● Aim of the task
Nothing but the lines from the one that holds "Grüne Energie" through the end of the material should be repeated, each exactly as it stands, and pictures stay out.

● Raw data
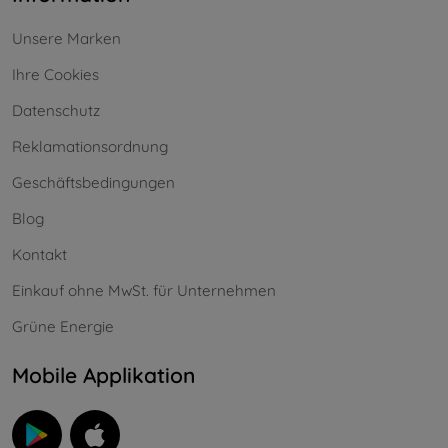
Unsere Marken
Ihre Cookies
Datenschutz
Reklamationsordnung
Geschäftsbedingungen
Blog
Kontakt
Einkauf ohne MwSt. für Unternehmen
Grüne Energie
Mobile Applikation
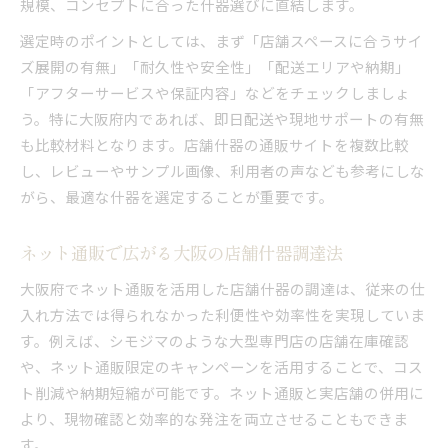
規模、コンセプトに合った什器選びに直結します。
選定時のポイントとしては、まず「店舗スペースに合うサイ
ズ展開の有無」「耐久性や安全性」「配送エリアや納期」
「アフターサービスや保証内容」などをチェックしましょ
う。特に大阪府内であれば、即日配送や現地サポートの有無
も比較材料となります。店舗什器の通販サイトを複数比較
し、レビューやサンプル画像、利用者の声なども参考にしな
がら、最適な什器を選定することが重要です。
ネット通販で広がる大阪の店舗什器調達法
大阪府でネット通販を活用した店舗什器の調達は、従来の仕
入れ方法では得られなかった利便性や効率性を実現していま
す。例えば、シモジマのような大型専門店の店舗在庫確認
や、ネット通販限定のキャンペーンを活用することで、コス
ト削減や納期短縮が可能です。ネット通販と実店舗の併用に
より、現物確認と効率的な発注を両立させることもできま
す。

● Answer below
Grüne Energie
Mobile Applikation
規模、コンセプトに合った什器選びに直結します。
選定時のポイントとしては、まず「店舗スペースに合うサイ
ズ展開の有無」「耐久性や安全性」「配送エリアや納期」
「アフターサービスや保証内容」などをチェックしましょ
う。特に大阪府内であれば、即日配送や現地サポートの有無
も比較材料となります。店舗什器の通販サイトを複数比較
し、レビューやサンプル画像、利用者の声なども参考にしな
がら、最適な什器を選定することが重要です。
ネット通販で広がる大阪の店舗什器調達法
大阪府でネット通販を活用した店舗什器の調達は、従来の仕
入れ方法では得られなかった利便性や効率性を実現していま
す。例えば、シモジマのような大型専門店の店舗在庫確認
や、ネット通販限定のキャンペーンを活用することで、コス
ト削減や納期短縮が可能です。ネット通販と実店舗の併用に
より、現物確認と効率的な発注を両立させることもできま
す。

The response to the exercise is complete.